Горфинкль пожал плечами.
— Он надеется, но я еще не получил разрешение Лэнигана. Может быть, он позвонит сегодня вечером.
— Все в порядке. Стью может ехать.
— А другие? — нетерпеливо спросил Горфинкль.
— Они тоже.
— Здорово, рабби, просто здорово. Не знаю, сможем ли мы когда-нибудь отблагодарить вас!
Рабби обошел стол и занял свое место. Он оглядел зал в ожидании, пока не усядется последний.
Когда он увидел, что официанты наполнили все бокалы, он кивнул кантору, тот встал и, высоко подняв свой бокал, запел благословение на вино.
Мужчины, сидевшие за главным столом, вышли из комнаты для ритуального омовения рук, и когда они вернулись, рабби погрузил веточку петрушки в блюдце с соленой водой и прочел благословение на плоды земли.

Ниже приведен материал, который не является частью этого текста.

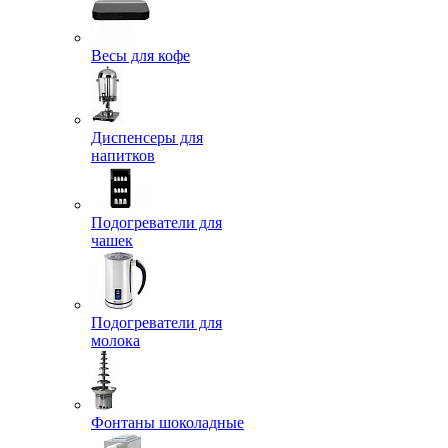
Весы для кофе
Диспенсеры для
напитков
Подогреватели для
чашек
Подогреватели для
молока
Фонтаны шоколадные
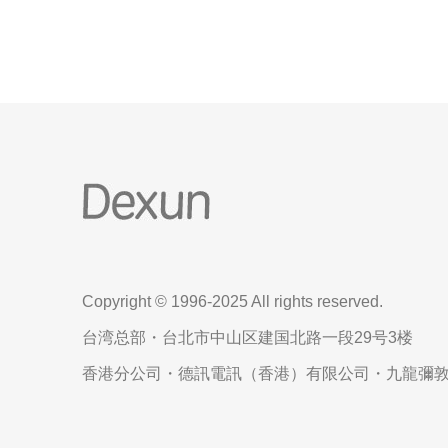
的连接。
Copyright © 1996-2025 All rights reserved.
台湾总部・台北市中山区建国北路一段29号3楼
香港分公司・德訊電訊（香港）有限公司・九龍彌敦道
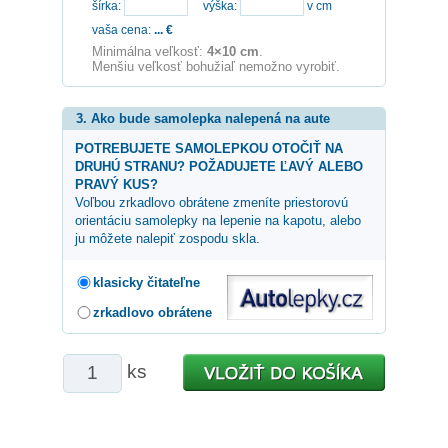
šírka:
výška:
v cm
vaša cena:
...
€
Minimálna veľkosť:
4×10 cm
.
Menšiu veľkosť bohužiaľ nemožno vyrobiť.
3. Ako bude samolepka nalepená na aute
POTREBUJETE SAMOLEPKOU OTOČIŤ NA
DRUHÚ STRANU? POŽADUJETE ĽAVÝ ALEBO
PRAVÝ KUS?
Voľbou zrkadlovo obrátene zmeníte priestorovú
orientáciu samolepky na lepenie na kapotu, alebo
ju môžete nalepiť zospodu skla.
klasicky čitateľne
zrkadlovo obrátene
ks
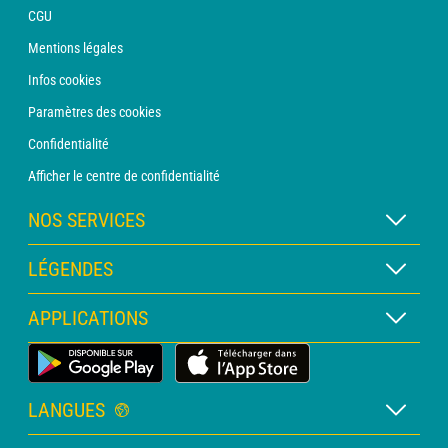
CGU
Mentions légales
Infos cookies
Paramètres des cookies
Confidentialité
Afficher le centre de confidentialité
NOS SERVICES
Abonnement METEO Xpert
LÉGENDES
Abonnement METEO PRO
Légende des cartes
APPLICATIONS
Consultation avec un prévisionniste
Légende des pictogrammes
Bulletin PRO
Application Météo Terrestre
Glossaire
Alertes
LANGUES
Certificats d'intempéries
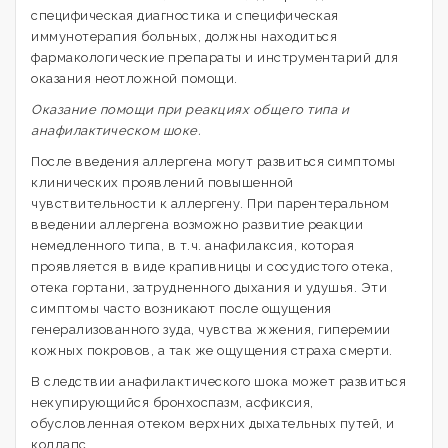
специфическая диагностика и специфическая
иммунотерапия больных, должны находиться
фармакологические препараты и инструментарий для
оказания неотложной помощи.
Оказание помощи при реакциях общего типа и
анафилактическом шоке.
После введения аллергена могут развиться симптомы
клинических проявлений повышенной
чувствительности к аллергену. При парентеральном
введении аллергена возможно развитие реакции
немедленного типа, в т.ч. анафилаксия, которая
проявляется в виде крапивницы и сосудистого отека,
отека гортани, затрудненного дыхания и удушья. Эти
симптомы часто возникают после ощущения
генерализованного зуда, чувства жжения, гиперемии
кожных покровов, а так же ощущения страха смерти.
В следствии анафилактического шока может развиться
некупирующийся бронхоспазм, асфиксия,
обусловленная отеком верхних дыхательных путей, и
коллапс.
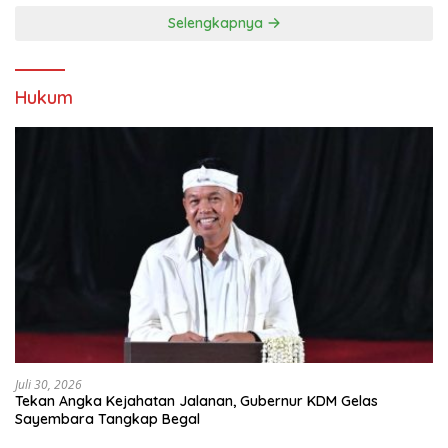
Selengkapnya
Hukum
Juli 30, 2026
Tekan Angka Kejahatan Jalanan, Gubernur KDM Gelas
Sayembara Tangkap Begal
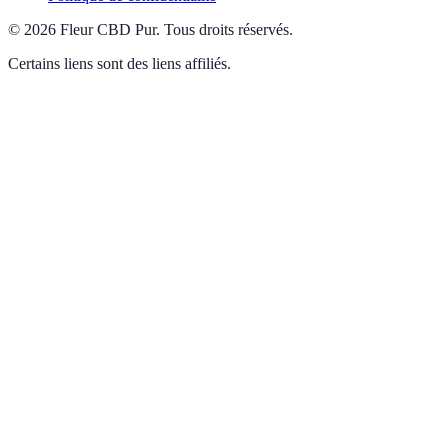
©
2026
Fleur CBD Pur
.
Tous droits réservés.
Certains liens sont des liens affiliés.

Он снял с мацы салфетку и, взяв с блюда яйцо и мясо с косточкой, передал их мистеру Вассерману, который прочел Ха лахма ания: «Вот хлеб бедности нашей, который ели отцы наши в земле египетской. Всякий, кто голоден, пусть придет и ест. Всякий, кто нуждается, пусть придет и празднует Песах…»
Бокалы наполнили еще раз, и рабби кивнул директору школы, сидевшему за одним из круглых столов с семьей мальчика, который должен был задать Четыре Вопроса. Мортон Брукс шепнул ребенку, тот поднялся и детским дискантом начал декламировать: «Ма ништана ха-лайла хазэ…»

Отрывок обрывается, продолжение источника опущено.